Some of those proposals, however, would phase out the subsidies over time and bar new customers from getting the aid. They would also end Obamacare's "individual mandate," which requires nearly all Americans to have some form of health coverage or pay a fine.
But the actuaries warned that "a temporary extension of premium subsidies would only delay the market disruption" that would be seen sooner if the tax credits were removed immediately.
For instance, the group said, "if subsidies are made available only to those already receiving them" and not to people newly eligible for the help, "this would lead to lower-overall enrollment in the individual market, as some individuals would transition out of coverage, but few would transition in."
And, "if the premium subsidies were structured to phase out over time, individuals would begin dropping coverage, with the average costs of those retaining coverage rising. These factors could threaten insurer solvency, especially if, as per some proposals, insurers are prohibited from increasing premiums during the period of subsidy extension," the report said.
The report also said that if the subsidies are ultimately taken away, "potentially millions of people will drop coverage and premiums will increase substantially."
In addition, if the individual mandate were eliminated, there could be "adverse selection," which in turn would lead to an increase in premiums to make up for the loss of healthy customers.
Allowing for insurance to be sold across state lines, as some proposals suggest, could result in adverse selection, and "also could increase competition," the actuaries warned.
Avalere Health's Pearson said, "I think the adverse selection issue is the crux of the issue."
"Virtually all of the congressional proposals on the table would limit the number of individuals eligible for subsidies to people who are already enrolled in exchanges," Pearson said. "Given the high turnover rate in the exchange market, these policies would result in a steady shrinking of enrollment over time. As the size of the exchange market shrinks, the risk pool of enrollees will deteriorate, which drives up plan premiums."

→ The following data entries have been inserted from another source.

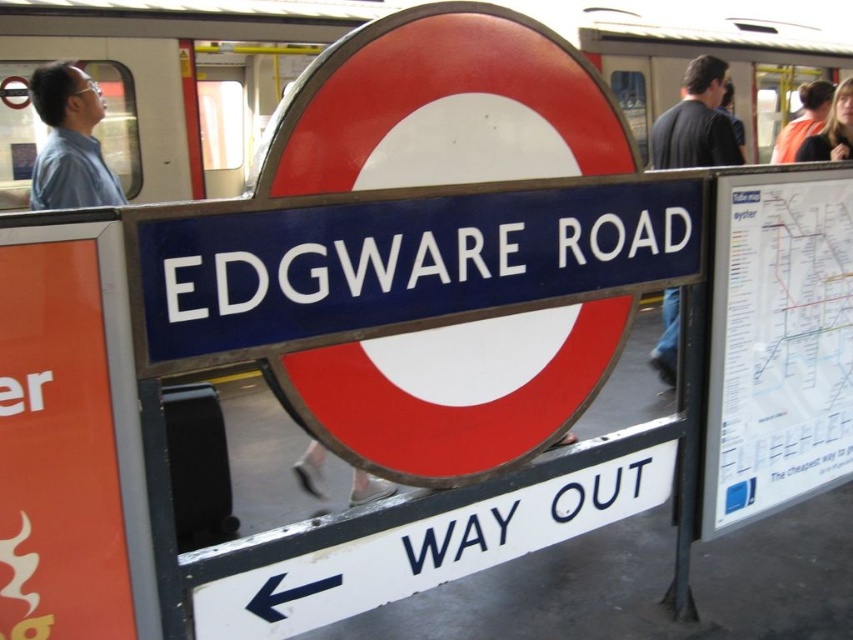 Which of these two, metallic blue sign at center or black shirt at right, stands shorter?

Standing shorter between the two is metallic blue sign at center.

Measure the distance between metallic blue sign at center and camera.

They are 5.02 feet apart.

Find the location of a particular element. This screenshot has height=640, width=853. metallic blue sign at center is located at coordinates (396, 262).

Between point (676, 308) and point (834, 128), which one is positioned in front?

Positioned in front is point (834, 128).

Is black shirt at right bigger than orange safety vest at upper right?

Yes.

Identify the location of black shirt at right. (695, 122).

Find the location of `black shirt at right`. black shirt at right is located at coordinates (695, 122).

Which is more to the right, white painted metal sign at lower center or orange safety vest at upper right?

orange safety vest at upper right is more to the right.

Is white painted metal sign at lower center thinner than orange safety vest at upper right?

No.

Who is more forward, [656,493] or [828,141]?

Point [656,493]

This screenshot has width=853, height=640. I want to click on white painted metal sign at lower center, so click(x=428, y=550). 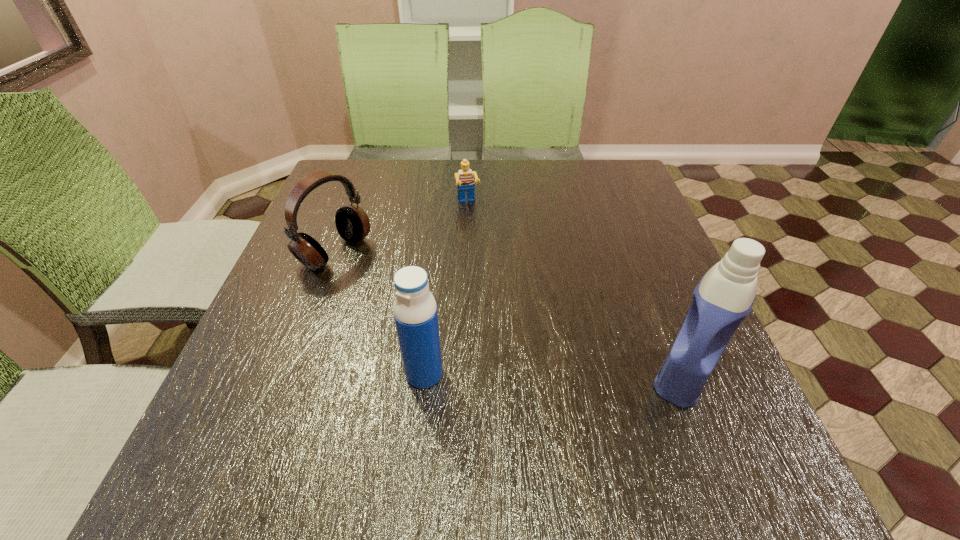 In order to click on free space that satisfies the following two spatial constraints: 1. on the front side of the tallest object; 2. on the right side of the Lego in this screenshot , I will do `click(462, 375)`.

At what (x,y) coordinates should I click in order to perform the action: click on vacant space that satisfies the following two spatial constraints: 1. on the front side of the detergent; 2. on the right side of the water bottle. Please return your answer as a coordinate pair (x, y). The image size is (960, 540). Looking at the image, I should click on (424, 375).

This screenshot has height=540, width=960. Find the location of `vacant position in the image that satisfies the following two spatial constraints: 1. on the front side of the second object from right to left; 2. on the right side of the rightmost object`. vacant position in the image that satisfies the following two spatial constraints: 1. on the front side of the second object from right to left; 2. on the right side of the rightmost object is located at coordinates (462, 375). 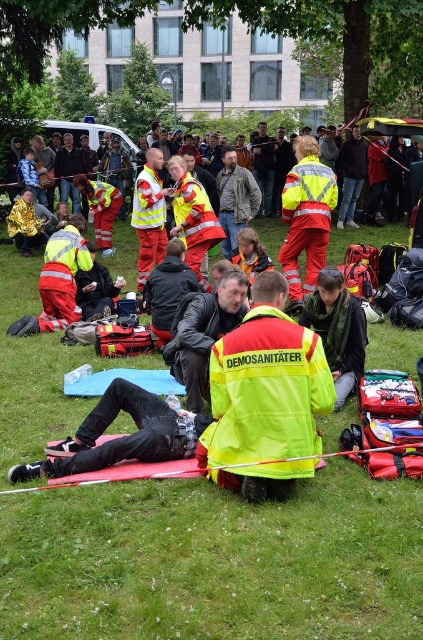 How distant is high-visibility reflective jacket at center from leather jacket at center?

high-visibility reflective jacket at center is 6.95 meters away from leather jacket at center.

Is high-visibility reflective jacket at center taller than leather jacket at center?

No, high-visibility reflective jacket at center is not taller than leather jacket at center.

Locate an element on the screen. This screenshot has height=640, width=423. high-visibility reflective jacket at center is located at coordinates (266, 397).

Does green grass at center have a lesser width compared to leather jacket at center?

No, green grass at center is not thinner than leather jacket at center.

Consider the image. Is green grass at center wider than leather jacket at center?

Correct, the width of green grass at center exceeds that of leather jacket at center.

Is point (387, 500) closer to camera compared to point (233, 170)?

Yes, point (387, 500) is closer to viewer.

Locate an element on the screen. Image resolution: width=423 pixels, height=640 pixels. green grass at center is located at coordinates (214, 561).

Can you confirm if green grass at center is bigger than high-visibility reflective jacket at center?

Yes.

What do you see at coordinates (214, 561) in the screenshot? The height and width of the screenshot is (640, 423). I see `green grass at center` at bounding box center [214, 561].

Between point (346, 598) and point (315, 400), which one is positioned in front?

Point (346, 598) is in front.

The height and width of the screenshot is (640, 423). I want to click on green grass at center, so click(214, 561). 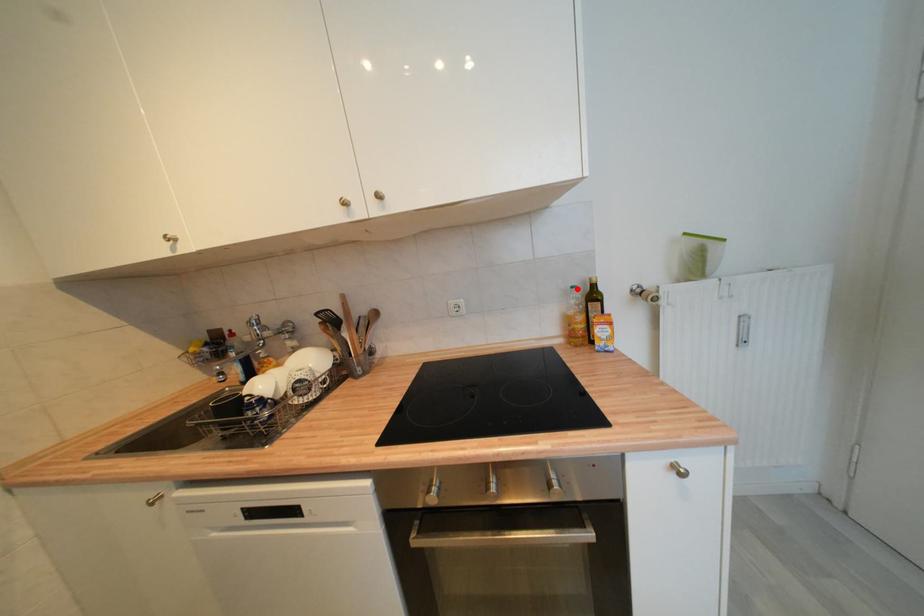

"Additionally, most of the congressional proposals would undermine some or all of the risk-stabilization mechanisms in ACA, including repealing the individual mandate," she said. "Over time, without an individual mandate, healthier people will drop out of the market, premiums will rise, and only high-risk individuals will remain."
Spokesmen for two Republican U.S. senators who have proposed two of the leading contingency plans for the loss of HealthCare.gov subsidies, Ron Johnson of Wisconsin and Ben Sasse of Oklahoma, did not respond to requests for comment on the actuaries' analysis.